A Spanish proposal for the EU to borrow up to €850 billion a year to fund growth has immediately reopened the bloc’s deepest economic fault line. Southern states, backed by France, are pushing for joint debt to boost competitiveness. Northern governments remain vehemently opposed, demanding strict fiscal discipline instead.

The clash was highlighted in a recent debate between lawmakers Pasquale Tridico and Markus Ferber. Tridico, an Italian MEP from the Five Star Movement, argued that public debt is “one of the most important tools for economic growth.” He urged the bloc to look beyond solidarity and accept common borrowing as a structural necessity. “We need to accept common debt. It is not a matter only of solidarity, it is a matter of a well-built economy,” Tridico said.

Ferber, a German Conservative, countered that additional borrowing would simply add unsustainable pressure to public finances without fixing the root causes of stagnation. He warned that financial markets would punish the EU if it took on more debt. The bloc is already attempting to delay repayments on its Covid-era joint borrowing, known as Next Generation funds. “I wish you all the best to go to the market asking for money,” Ferber said. “But refinancing, repayment, sorry, the market will ask for high interest rates.”

The external threat

Despite their opposing fiscal prescriptions, both lawmakers agreed that European industry faces an existential threat from abroad. Chinese industrial overcapacity, fueled by state subsidies, is flooding the bloc with cheap exports. The European Commission has set an October deadline to secure "tangible" results in negotiations with Beijing before deciding on a firmer response.

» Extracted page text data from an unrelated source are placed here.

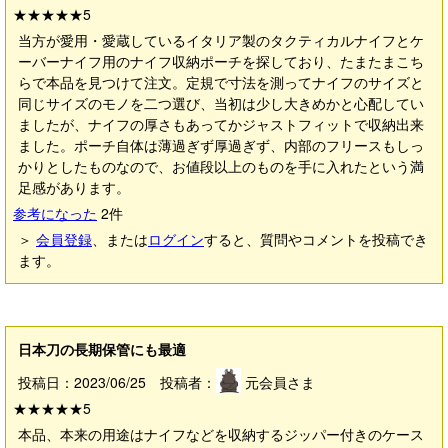
★★★★★
5
当方が愛用・愛蔵しているイタリア製のタクティカルナイフとケ
ーバーナイフ用のナイフ収納ポーチを探しており、たまたまこち
らで本品を見つけて注文。定規で寸法を測ってナイフのサイズと
同じサイズのモノを二つ選び、当初は少し大きめかと心配してい
ましたが、ナイフの厚さもあってかジャストフィットで収納出来
ました。ポーチ自体は薄過ぎず厚過ぎず、内部のフリースもしっ
かりとしたものなので、お値段以上のものを手に入れたという満
足感があります。
参考になった
2
件
＞
会員登録
、または
ログイン
すると、質問やコメントを投稿でき
ます。
日本刀の長期保管にも最適
投稿日：2023/06/25 投稿者：
元会員さま
★★★★★
5
本品、本来の用途はナイフなどを収納するジッパー付きのケース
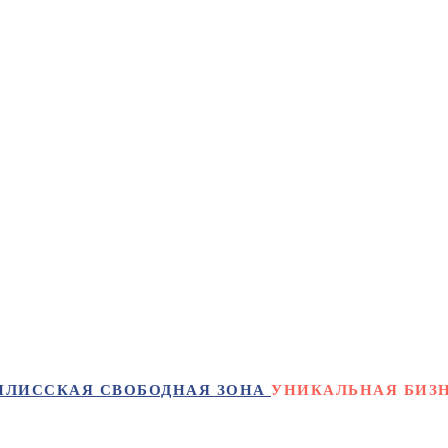
ИЛИССКАЯ СВОБОДНАЯ ЗОНА
УНИКАЛЬНАЯ БИЗН
СОЗДАНО SEO-АГЕНТСТВОМ PORTAL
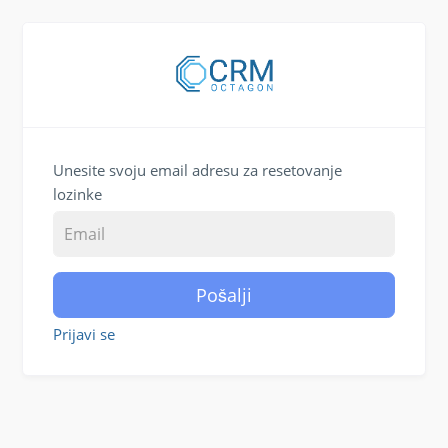
Unesite svoju email adresu za resetovanje
lozinke
Pošalji
Prijavi se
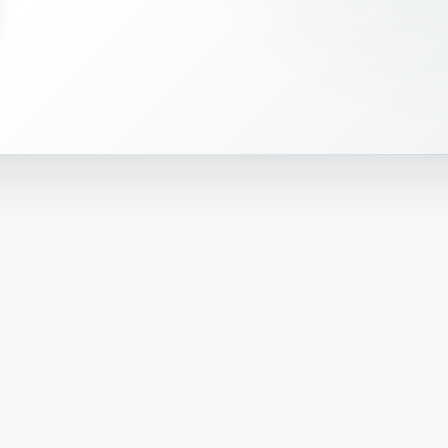
ა
ლ
ა
მ
ი
—
კ
ა
რ
გ
ა
დ
|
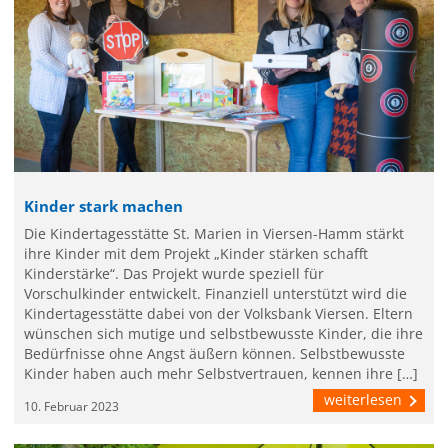
Kinder stark machen
Die Kindertagesstätte St. Marien in Viersen-Hamm stärkt
ihre Kinder mit dem Projekt „Kinder stärken schafft
Kinderstärke“. Das Projekt wurde speziell für
Vorschulkinder entwickelt. Finanziell unterstützt wird die
Kindertagesstätte dabei von der Volksbank Viersen. Eltern
wünschen sich mutige und selbstbewusste Kinder, die ihre
Bedürfnisse ohne Angst äußern können. Selbstbewusste
Kinder haben auch mehr Selbstvertrauen, kennen ihre […]
weiterlesen
10. Februar 2023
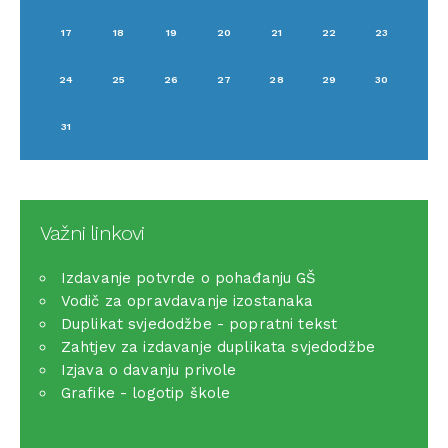
17
18
19
20
21
22
23
24
25
26
27
28
29
30
31
Važni linkovi
Izdavanje potvrde o pohađanju GŠ
Vodič za opravdavanje izostanaka
Duplikat svjedodžbe - popratni tekst
Zahtjev za izdavanje duplikata svjedodžbe
Izjava o davanju privole
Grafike - logotip škole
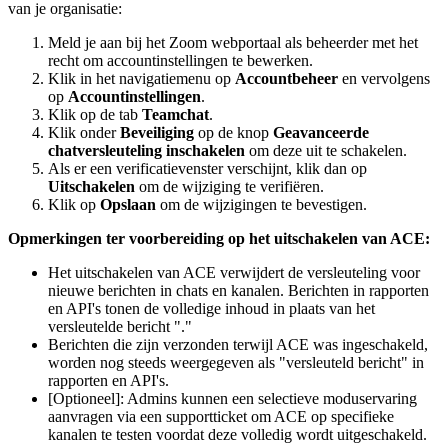
van je organisatie:
Meld je aan bij het Zoom webportaal als beheerder met het
recht om accountinstellingen te bewerken.
Klik in het navigatiemenu op
Accountbeheer
en vervolgens
op
Accountinstellingen
.
Klik op de tab
Teamchat
.
Klik onder
Beveiliging
op de knop
Geavanceerde
chatversleuteling inschakelen
om deze uit te schakelen.
Als er een verificatievenster verschijnt, klik dan op
Uitschakelen
om de wijziging te verifiëren.
Klik op
Opslaan
om de wijzigingen te bevestigen.
Opmerkingen ter voorbereiding op het uitschakelen van ACE:
Het uitschakelen van ACE verwijdert de versleuteling voor
nieuwe berichten in chats en kanalen. Berichten in rapporten
en API's tonen de volledige inhoud in plaats van het
versleutelde bericht "."
Berichten die zijn verzonden terwijl ACE was ingeschakeld,
worden nog steeds weergegeven als "versleuteld bericht" in
rapporten en API's.
[Optioneel]: Admins kunnen een selectieve moduservaring
aanvragen via een supportticket om ACE op specifieke
kanalen te testen voordat deze volledig wordt uitgeschakeld.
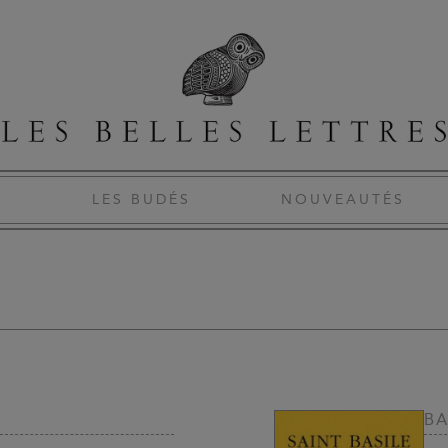
S
LES BUDÉS
NOUVEAUTÉS
BA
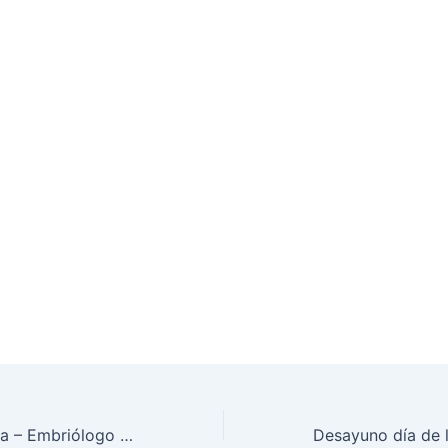
Primera entrevista – Embriólogo Jorge Amerena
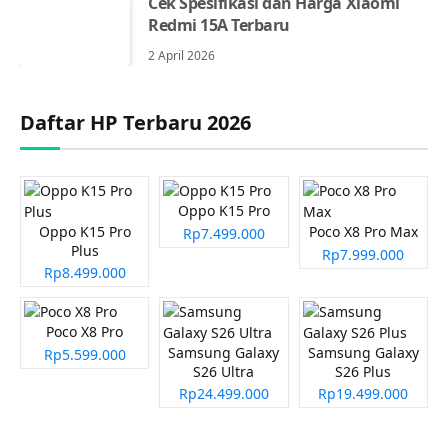
Cek Spesifikasi dan Harga Xiaomi
Redmi 15A Terbaru
2 April 2026
Daftar HP Terbaru 2026
Oppo K15 Pro
Oppo K15 Pro
Poco X8 Pro Max
Rp7.499.000
Plus
Rp7.999.000
Rp8.499.000
Poco X8 Pro
Samsung Galaxy
Samsung Galaxy
Rp5.599.000
S26 Ultra
S26 Plus
Rp24.499.000
Rp19.499.000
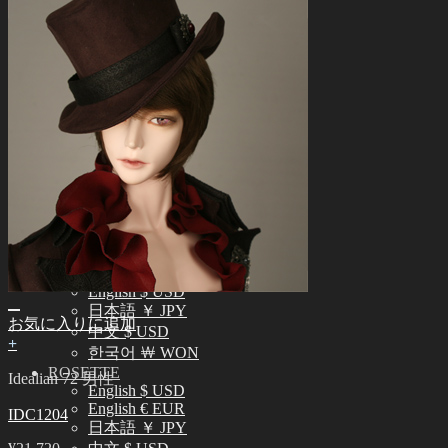
正規商品照会
よくある質問 (FAQ)
カスタマーセンター (Q&A)
THE GEM
English $ USD
日本語 ￥ JPY
中文 $ USD
한국어 ￦ WON
NEO ANGELREGION
English $ USD
日本語 ￥ JPY
中文 $ USD
한국어 ￦ WON
IDEALIAN
English $ USD
日本語 ￥ JPY
お気に入りに追加
中文 $ USD
+
한국어 ￦ WON
ROSETTE
Idealian 72 男性
English $ USD
English € EUR
IDC1204
日本語 ￥ JPY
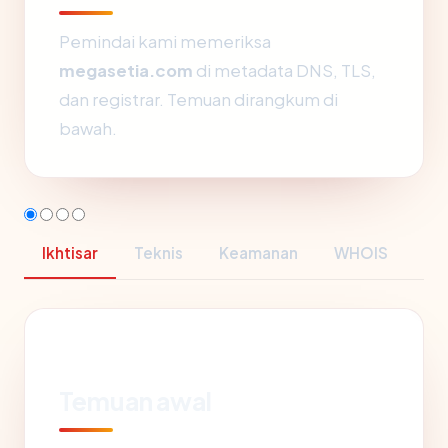
Pemindai kami memeriksa
megasetia.com
di metadata DNS, TLS,
dan registrar. Temuan dirangkum di
bawah.
Ikhtisar
Teknis
Keamanan
WHOIS
Temuan awal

Ferber argued that Europe already possesses the leverage needed to counter Beijing without taking on massive new debt. He pointed to the EU’s Single Market, noting that internal barriers currently act as a massive tax on European business. “We are not doing enough (on China) because we are not using the only asset we have, which is the Single Market,” he said, estimating that these internal obstacles have an economic impact equivalent to a 45% tariff on intra-EU trade.

The dispute underscores a critical dilemma for Brussels. Policymakers agree that Europe must invest heavily to survive the industrial transition. Yet without a consensus on whether that capital should come from shared debt or national spending reforms, the bloc risks entering any trade confrontation financially fractured.